*** Opening Input for this task ***
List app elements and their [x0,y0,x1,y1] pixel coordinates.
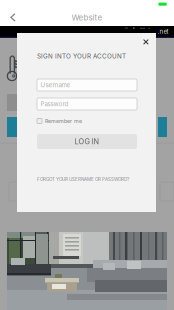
button[interactable]: Remember me [37,117,82,125]
button[interactable]: FORGOT YOUR USERNAME OR PASSWORD? [37,176,129,182]
staticText: .net [158,28,168,35]
staticText: LOG IN [74,137,100,146]
staticText: Username [40,81,70,89]
staticText: Password [40,100,68,108]
staticText: Remember me [45,118,82,124]
staticText: FORGOT YOUR USERNAME OR PASSWORD? [37,176,129,182]
button[interactable]: Close [139,35,153,49]
button[interactable]: LOG IN [37,134,137,149]
staticText: Website [72,13,102,22]
button[interactable]: Back [0,9,26,26]
staticText: SIGN INTO YOUR ACCOUNT [37,52,126,60]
*** Closing Input for this task ***
## What the exercise asks
Copy every record exactly, without the pictures.

## Answer for the task
List app elements and their [x0,y0,x1,y1] pixel coordinates.
button[interactable]: Remember me [37,117,82,125]
button[interactable]: FORGOT YOUR USERNAME OR PASSWORD? [37,176,129,182]
staticText: .net [158,28,168,35]
staticText: LOG IN [74,137,100,146]
staticText: Username [40,81,70,89]
staticText: Password [40,100,68,108]
staticText: Remember me [45,118,82,124]
staticText: FORGOT YOUR USERNAME OR PASSWORD? [37,176,129,182]
button[interactable]: Close [139,35,153,49]
button[interactable]: LOG IN [37,134,137,149]
staticText: Website [72,13,102,22]
button[interactable]: Back [0,9,26,26]
staticText: SIGN INTO YOUR ACCOUNT [37,52,126,60]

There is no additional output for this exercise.